Thomas Dermody (1775-1802) was an Irish poet. He wrote under pseudonyms including Mauritius Moonshine, and Marmaduke Myrtle.

==Life==
Dermody was born in Ennis. He was scholarly but lived hard, and made little of his life. He spent some time as a soldier. He had the genius of a poet, and wrote fairly good poetry;but his genius was not enough. He lived for 27 years, half his life a promising boy and half a ne'er-do-well. His promise brought him, generous patrons, in his early days in Ireland, but he scorned the hand that fed him, denied the friends who would have nursed his genius, and ran away to England to keep bad company. Friend after friend he gained and lost. Patron after patron he abused. They clothed and cleaned him and made him presentable, but he would drink himself to nakedness and rags and behave like a brute. Such from day to day and year to year was his life, and in the end he drank himself to death and perished in a miserable cottage near Lewisham. He was filled with conceit and a slave to his desires, but the lines that are fading away on the stone above his grave show that he was a poet. He is buried in the churchyard of St. Mary's church Lewisham.

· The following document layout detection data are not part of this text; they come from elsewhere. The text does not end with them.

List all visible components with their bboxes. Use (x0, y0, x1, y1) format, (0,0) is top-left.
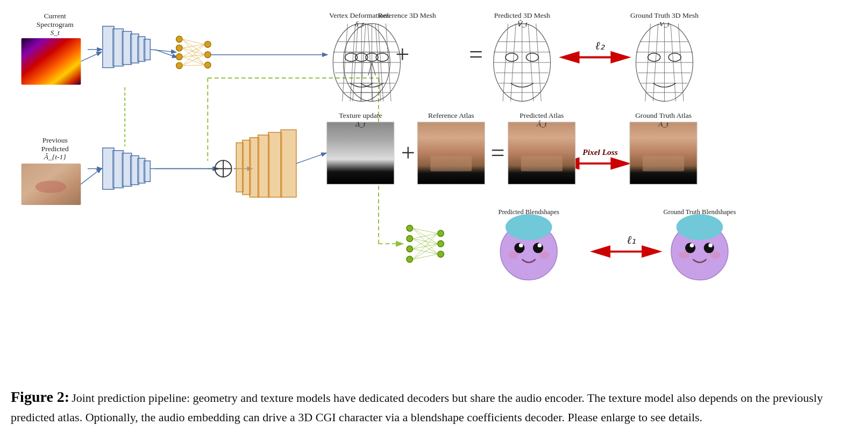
svg-line-66 (386, 24, 391, 101)
svg-line-17 (182, 39, 204, 45)
svg-rect-144 (258, 135, 269, 197)
svg-text:+: + (401, 139, 415, 166)
svg-text:V_t: V_t (659, 20, 670, 28)
svg-point-175 (677, 214, 723, 240)
svg-rect-189 (22, 164, 81, 205)
svg-rect-121 (430, 155, 472, 171)
svg-text:B_t: B_t (695, 216, 705, 224)
svg-text:Predicted 3D Mesh: Predicted 3D Mesh (494, 11, 550, 19)
svg-line-192 (81, 169, 101, 185)
svg-line-25 (182, 57, 204, 65)
svg-line-20 (182, 44, 204, 48)
svg-point-174 (671, 223, 728, 280)
svg-text:Texture update: Texture update (339, 111, 382, 119)
svg-text:S_t: S_t (51, 29, 60, 37)
svg-point-180 (679, 252, 689, 259)
svg-rect-128 (138, 37, 145, 61)
svg-line-84 (375, 24, 381, 101)
svg-rect-133 (122, 153, 131, 187)
svg-point-179 (708, 243, 713, 247)
svg-line-44 (413, 244, 438, 249)
main-container: ℓ₂ Pixel Loss ℓ₁ (0, 0, 868, 432)
svg-line-24 (182, 55, 204, 57)
svg-rect-122 (521, 155, 563, 171)
svg-rect-131 (103, 148, 114, 189)
svg-text:Predicted Atlas: Predicted Atlas (520, 111, 564, 119)
svg-point-12 (176, 54, 183, 60)
caption-text: Joint prediction pipeline: geometry and … (11, 391, 823, 424)
svg-text:Ground Truth Atlas: Ground Truth Atlas (635, 111, 692, 119)
svg-point-114 (668, 53, 681, 61)
svg-text:Vertex Deformations: Vertex Deformations (329, 11, 390, 19)
svg-rect-143 (250, 138, 259, 197)
svg-point-100 (526, 53, 538, 61)
svg-line-37 (413, 228, 438, 233)
svg-rect-125 (113, 29, 123, 66)
svg-line-112 (678, 24, 684, 101)
svg-text:Predicted Blendshapes: Predicted Blendshapes (498, 208, 559, 216)
svg-point-101 (636, 24, 693, 101)
svg-text:Predicted: Predicted (41, 145, 69, 153)
svg-point-172 (508, 252, 518, 259)
svg-rect-127 (131, 34, 139, 63)
svg-rect-142 (243, 140, 251, 195)
caption-area: Figure 2: Joint prediction pipeline: geo… (11, 385, 857, 427)
svg-point-85 (345, 53, 357, 61)
svg-line-45 (413, 249, 438, 254)
svg-point-10 (176, 36, 183, 43)
svg-text:Â_t: Â_t (536, 120, 547, 128)
svg-point-31 (407, 236, 413, 242)
svg-point-13 (176, 62, 183, 69)
svg-point-170 (519, 243, 523, 247)
svg-line-98 (536, 24, 542, 101)
svg-line-39 (413, 228, 438, 254)
svg-point-36 (438, 251, 444, 258)
svg-rect-134 (131, 155, 139, 185)
svg-point-177 (704, 243, 714, 253)
svg-text:=: = (490, 139, 504, 166)
svg-point-169 (533, 243, 543, 253)
figure-label: Figure 2: (11, 388, 69, 405)
svg-point-35 (438, 240, 444, 247)
svg-line-109 (653, 24, 658, 101)
svg-text:ℓ₁: ℓ₁ (627, 233, 636, 246)
diagram-svg: ℓ₂ Pixel Loss ℓ₁ (16, 5, 852, 291)
svg-line-95 (510, 24, 516, 101)
svg-point-138 (215, 160, 232, 177)
svg-text:Reference Atlas: Reference Atlas (428, 111, 474, 119)
svg-line-69 (368, 62, 372, 75)
svg-line-22 (182, 48, 204, 65)
svg-rect-188 (22, 38, 81, 85)
svg-point-113 (648, 53, 660, 61)
svg-rect-135 (138, 158, 145, 183)
svg-text:Current: Current (44, 12, 66, 20)
svg-line-111 (671, 24, 676, 101)
svg-point-168 (514, 243, 524, 253)
svg-line-147 (296, 153, 326, 164)
svg-line-41 (413, 238, 438, 244)
svg-text:=: = (469, 40, 483, 68)
svg-rect-141 (236, 143, 243, 192)
svg-line-80 (343, 24, 348, 101)
svg-line-83 (368, 24, 373, 101)
svg-text:Â_{t-1}: Â_{t-1} (44, 153, 66, 161)
svg-point-33 (407, 256, 413, 263)
svg-point-178 (690, 243, 694, 247)
svg-rect-146 (281, 130, 296, 197)
svg-rect-123 (643, 155, 684, 171)
svg-text:Previous: Previous (42, 136, 68, 144)
svg-point-55 (344, 24, 401, 101)
svg-rect-132 (113, 151, 123, 188)
svg-text:Pixel Loss: Pixel Loss (582, 147, 617, 157)
svg-line-48 (413, 254, 438, 259)
svg-line-38 (413, 228, 438, 244)
svg-line-43 (413, 233, 438, 249)
svg-text:Spectrogram: Spectrogram (37, 20, 74, 29)
svg-point-14 (204, 41, 211, 48)
svg-point-34 (438, 230, 444, 237)
svg-point-176 (685, 243, 695, 253)
svg-point-87 (494, 24, 551, 101)
svg-text:B̂_t: B̂_t (524, 216, 534, 224)
svg-text:V̂_t: V̂_t (517, 19, 528, 28)
svg-point-32 (407, 246, 413, 252)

Among his patrons were Dr. Houlton, of Trinity College, the actor Mr. Owenson, the schoolmaster Rev. Gilbert Austin (who in 1789 published a volume of Dermody’s poems at his own expense), a Mr. Atkinson and finally the Dowager Countess of Moira.

==Works==
Dermody published two books of poems, which after his death were collected as The Harp of Erin. Some 56 of his sonnets being published in various works, from his first 1789 collection Poems to those published in 1792, with a few posthumously published verses in the biography by James Grant Raymond. Samuel Taylor Coleridge took an interest in some of his verse which had been included in the literary magazine The Anthologia Hibernica.